Records from a collection.
# # # # #
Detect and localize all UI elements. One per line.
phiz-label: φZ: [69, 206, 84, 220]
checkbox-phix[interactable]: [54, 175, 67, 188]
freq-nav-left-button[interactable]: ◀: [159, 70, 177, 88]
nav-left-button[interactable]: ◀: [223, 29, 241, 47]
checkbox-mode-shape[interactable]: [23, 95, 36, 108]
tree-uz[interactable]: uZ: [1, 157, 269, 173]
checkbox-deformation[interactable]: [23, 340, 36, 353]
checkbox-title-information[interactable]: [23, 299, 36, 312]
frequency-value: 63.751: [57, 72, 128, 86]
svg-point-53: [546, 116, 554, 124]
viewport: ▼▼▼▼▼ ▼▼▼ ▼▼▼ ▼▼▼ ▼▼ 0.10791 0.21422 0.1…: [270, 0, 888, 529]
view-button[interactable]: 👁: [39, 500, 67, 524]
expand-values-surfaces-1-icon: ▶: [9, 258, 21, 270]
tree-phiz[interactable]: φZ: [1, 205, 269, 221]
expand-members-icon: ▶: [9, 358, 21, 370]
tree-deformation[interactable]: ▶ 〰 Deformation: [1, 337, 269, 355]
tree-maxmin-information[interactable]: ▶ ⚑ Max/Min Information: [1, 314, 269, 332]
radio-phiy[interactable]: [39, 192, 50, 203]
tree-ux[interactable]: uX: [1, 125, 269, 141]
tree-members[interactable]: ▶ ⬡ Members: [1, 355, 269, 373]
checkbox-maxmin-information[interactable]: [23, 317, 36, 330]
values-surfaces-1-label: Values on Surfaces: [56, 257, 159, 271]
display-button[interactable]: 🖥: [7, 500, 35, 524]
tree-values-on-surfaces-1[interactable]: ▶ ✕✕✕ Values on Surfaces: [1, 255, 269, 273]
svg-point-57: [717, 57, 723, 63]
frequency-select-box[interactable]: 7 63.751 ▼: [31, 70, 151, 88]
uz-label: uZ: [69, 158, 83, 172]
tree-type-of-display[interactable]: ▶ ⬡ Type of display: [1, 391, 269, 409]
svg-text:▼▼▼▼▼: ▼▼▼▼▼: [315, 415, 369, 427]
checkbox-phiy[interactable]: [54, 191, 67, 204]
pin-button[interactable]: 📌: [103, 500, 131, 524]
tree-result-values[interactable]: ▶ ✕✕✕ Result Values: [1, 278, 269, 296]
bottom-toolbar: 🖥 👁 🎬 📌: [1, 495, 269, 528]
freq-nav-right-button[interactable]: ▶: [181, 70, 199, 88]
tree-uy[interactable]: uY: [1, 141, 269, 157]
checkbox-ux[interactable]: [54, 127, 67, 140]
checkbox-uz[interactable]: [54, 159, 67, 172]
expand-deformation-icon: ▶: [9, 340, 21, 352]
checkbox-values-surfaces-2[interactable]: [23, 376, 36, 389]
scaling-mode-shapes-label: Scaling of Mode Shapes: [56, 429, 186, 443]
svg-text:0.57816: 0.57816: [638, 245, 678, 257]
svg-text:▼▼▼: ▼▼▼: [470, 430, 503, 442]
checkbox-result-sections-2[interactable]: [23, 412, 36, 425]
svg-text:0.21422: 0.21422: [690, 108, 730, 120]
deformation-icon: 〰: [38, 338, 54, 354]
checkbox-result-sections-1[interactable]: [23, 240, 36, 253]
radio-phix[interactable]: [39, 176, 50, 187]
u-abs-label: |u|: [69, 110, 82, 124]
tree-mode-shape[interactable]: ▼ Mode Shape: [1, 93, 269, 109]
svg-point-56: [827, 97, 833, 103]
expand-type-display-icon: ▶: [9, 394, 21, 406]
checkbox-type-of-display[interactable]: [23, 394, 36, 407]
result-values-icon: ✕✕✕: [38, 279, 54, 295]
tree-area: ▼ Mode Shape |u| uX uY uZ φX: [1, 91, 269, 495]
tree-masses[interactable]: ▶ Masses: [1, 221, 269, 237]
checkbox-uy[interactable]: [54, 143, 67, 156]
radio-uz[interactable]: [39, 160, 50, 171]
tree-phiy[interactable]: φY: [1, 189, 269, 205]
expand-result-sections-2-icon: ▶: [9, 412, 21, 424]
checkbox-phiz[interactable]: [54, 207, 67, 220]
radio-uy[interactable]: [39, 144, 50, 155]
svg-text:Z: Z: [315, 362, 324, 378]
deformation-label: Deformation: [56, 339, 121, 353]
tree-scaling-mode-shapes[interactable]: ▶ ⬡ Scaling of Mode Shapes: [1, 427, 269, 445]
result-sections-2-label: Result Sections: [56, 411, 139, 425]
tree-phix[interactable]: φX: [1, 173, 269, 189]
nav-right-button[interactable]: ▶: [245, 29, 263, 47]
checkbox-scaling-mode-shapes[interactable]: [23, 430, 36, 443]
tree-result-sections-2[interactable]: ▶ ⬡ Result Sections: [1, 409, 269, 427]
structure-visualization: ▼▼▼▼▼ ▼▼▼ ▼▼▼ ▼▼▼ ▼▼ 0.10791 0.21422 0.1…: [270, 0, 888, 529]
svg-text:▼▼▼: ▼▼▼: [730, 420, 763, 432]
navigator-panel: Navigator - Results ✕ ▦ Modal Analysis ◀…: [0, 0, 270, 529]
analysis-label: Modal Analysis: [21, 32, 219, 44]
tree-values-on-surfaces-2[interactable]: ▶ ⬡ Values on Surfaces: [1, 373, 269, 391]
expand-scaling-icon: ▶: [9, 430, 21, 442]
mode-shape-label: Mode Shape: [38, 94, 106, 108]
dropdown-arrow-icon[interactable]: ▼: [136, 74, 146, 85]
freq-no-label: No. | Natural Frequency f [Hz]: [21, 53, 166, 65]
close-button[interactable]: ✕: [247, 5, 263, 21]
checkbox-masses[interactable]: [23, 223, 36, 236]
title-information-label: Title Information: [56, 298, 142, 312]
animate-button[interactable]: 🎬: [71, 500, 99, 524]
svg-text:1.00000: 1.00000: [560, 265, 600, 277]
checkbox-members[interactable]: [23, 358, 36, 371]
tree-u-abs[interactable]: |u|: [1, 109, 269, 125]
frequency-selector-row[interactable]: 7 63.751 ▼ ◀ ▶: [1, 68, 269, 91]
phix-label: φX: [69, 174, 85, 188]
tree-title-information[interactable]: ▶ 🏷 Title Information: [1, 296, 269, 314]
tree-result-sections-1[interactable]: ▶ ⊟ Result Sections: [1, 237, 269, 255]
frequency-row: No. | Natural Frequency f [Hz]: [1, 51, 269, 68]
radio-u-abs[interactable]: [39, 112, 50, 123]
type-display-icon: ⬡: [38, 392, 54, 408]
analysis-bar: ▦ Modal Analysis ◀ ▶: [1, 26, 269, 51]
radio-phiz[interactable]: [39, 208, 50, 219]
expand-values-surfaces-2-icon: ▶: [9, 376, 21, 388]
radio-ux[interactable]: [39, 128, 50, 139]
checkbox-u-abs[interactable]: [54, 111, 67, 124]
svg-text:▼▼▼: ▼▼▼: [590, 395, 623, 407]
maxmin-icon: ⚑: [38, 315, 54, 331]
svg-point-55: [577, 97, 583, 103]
# # # # #
BRIEF. Identify the lines of the entries containing the string "label". Copy each such line.

EXPECTED OUTPUT.
phiz-label: φZ: [69, 206, 84, 220]
values-surfaces-1-label: Values on Surfaces: [56, 257, 159, 271]
uz-label: uZ: [69, 158, 83, 172]
scaling-mode-shapes-label: Scaling of Mode Shapes: [56, 429, 186, 443]
u-abs-label: |u|: [69, 110, 82, 124]
deformation-label: Deformation: [56, 339, 121, 353]
result-sections-2-label: Result Sections: [56, 411, 139, 425]
analysis-label: Modal Analysis: [21, 32, 219, 44]
mode-shape-label: Mode Shape: [38, 94, 106, 108]
freq-no-label: No. | Natural Frequency f [Hz]: [21, 53, 166, 65]
title-information-label: Title Information: [56, 298, 142, 312]
phix-label: φX: [69, 174, 85, 188]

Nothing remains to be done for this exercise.